Warning: Opinions known to be heavily biased.
These folks just sold me a fantastic Mars vacation package. I'm going to be a spy and meet a sleazy brunette.
Sincerely,
Douglas Quaid
P.S. Do you know where I can find Kuato?
I have problems with memory, because I have intractable epilepsy with a cluster of seizures every few weeks. Nobody knows what causes them; it's not an aneurysm or anything like that, because MRI, PET, and CAT images all look normal. My neurologist said I was apparently born with a "wiring abnormality", which actually sounds kind of cool. So I get a chance every few weeks to experience recovery from severe brain trauma, of varying degrees, with no permanent physical injury. It severely impairs memory and recall, but after you go through it a couple hundred times you remember enough to get a pretty good perspective of what recovery from brain trauma is like. And you can pick up a couple of insights about how brains work and what you experience when your brain has to reconstruct its state from scratch after a hard reset.

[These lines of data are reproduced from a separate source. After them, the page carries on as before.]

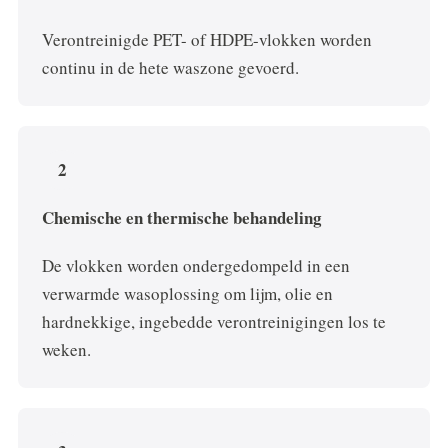
Verontreinigde PET- of HDPE-vlokken worden
continu in de hete waszone gevoerd.
2
Chemische en thermische behandeling
De vlokken worden ondergedompeld in een
verwarmde wasoplossing om lijm, olie en
hardnekkige, ingebedde verontreinigingen los te
weken.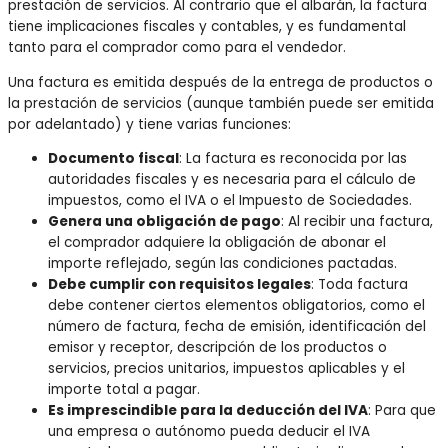
prestación de servicios. Al contrario que el albarán, la factura
tiene implicaciones fiscales y contables, y es fundamental
tanto para el comprador como para el vendedor.
Una factura es emitida después de la entrega de productos o
la prestación de servicios (aunque también puede ser emitida
por adelantado) y tiene varias funciones:
Documento fiscal
: La factura es reconocida por las
autoridades fiscales y es necesaria para el cálculo de
impuestos, como el IVA o el Impuesto de Sociedades.
Genera una obligación de pago
: Al recibir una factura,
el comprador adquiere la obligación de abonar el
importe reflejado, según las condiciones pactadas.
Debe cumplir con requisitos legales
: Toda factura
debe contener ciertos elementos obligatorios, como el
número de factura, fecha de emisión, identificación del
emisor y receptor, descripción de los productos o
servicios, precios unitarios, impuestos aplicables y el
importe total a pagar.
Es imprescindible para la deducción del IVA
: Para que
una empresa o autónomo pueda deducir el IVA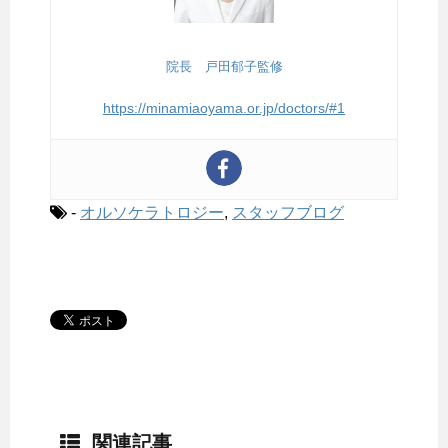
院長 戸田郁子監修
https://minamiaoyama.or.jp/doctors/#1
-
オルソケラトロジー
,
スタッフブログ
関連記事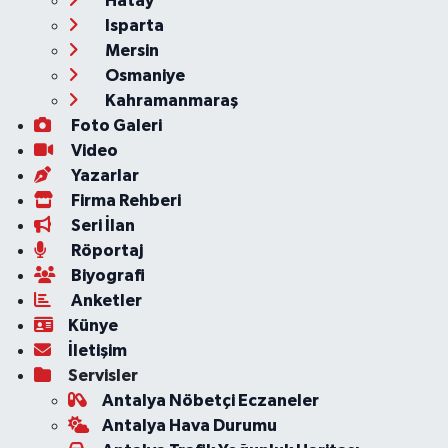
Hatay
Isparta
Mersin
Osmaniye
Kahramanmaraş
Foto Galeri
Video
Yazarlar
Firma Rehberi
Seri İlan
Röportaj
Biyografi
Anketler
Künye
İletişim
Servisler
Antalya Nöbetçi Eczaneler
Antalya Hava Durumu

First of all, one thing I've realized about being stupid is that it's hard to recognize your own stupidity. (Which you might guess.) A seizure can trigger an IQ drop of 80-90 points and it takes a good part of a week for it to drift back up to 160 or 170 or whatever it is. I sometimes think it's over and that I have all my wits back, but then three days later I have to rewrite all the shitty code I've been writing for the past few days. It's generally well formed, looks OK, and is easy to read, but it somehow lacks direction and it turns out to do nothing useful.
Short term memory is consolidated into long term memory through some pipeline that involves several days of processing. If it gets disrupted by an episode of brain trauma, the result is retrograde amnesia: memories formed during the previous few days are damaged and dim. Stuff learned then will usually have to be relearned. There is no hard edge to it; there are memories right up to the point of failure- but they get dimmer and dimmer up to the day of the seizure, which is just a fog of blurry memories. I can actually teach people things that just a few days later they'll have to teach back to me.
The most terrifying times are when short term memory doesn't work at all, when things go in one ear and out the other. That always produces mind-numbing terror that never stops; you're perpetually surprised by it. I can tolerate it once in a while, since it's brief and not permanent, but if I ever get diagnosed with Alzheimers or a degenerative dementia I'll make sure there's a gun in the house. My grandmother is like this now and she is always scared whenever I see her. She doesn't recognize any of us anymore. This was a really proud woman most of her life, a little snooty even, and now she doesn't even know where the toilet is in her house.
Occasionally a seizure can produce a fugue, where you wander around in a daze, totally incoherent. This happened to an epileptic friend of mine just last month- she was walking around Salt Lake City in a fugue, underdressed in 7 degree weather at 3 AM when the cops found her. When this happens, it's not always obvious what's wrong. I usually just think I'm looking for something. What, I can't remember, but it doesn't occur to me to think about it. It's easy to get lost, and I've found myself in some pretty weird places. One time (back when I had a car) I got lost driving home from work in a fugue. I didn't hit anybody or run any lights, just like my code looks OK and compiles, but the longer it takes to do something, the more likely it is to get screwed up.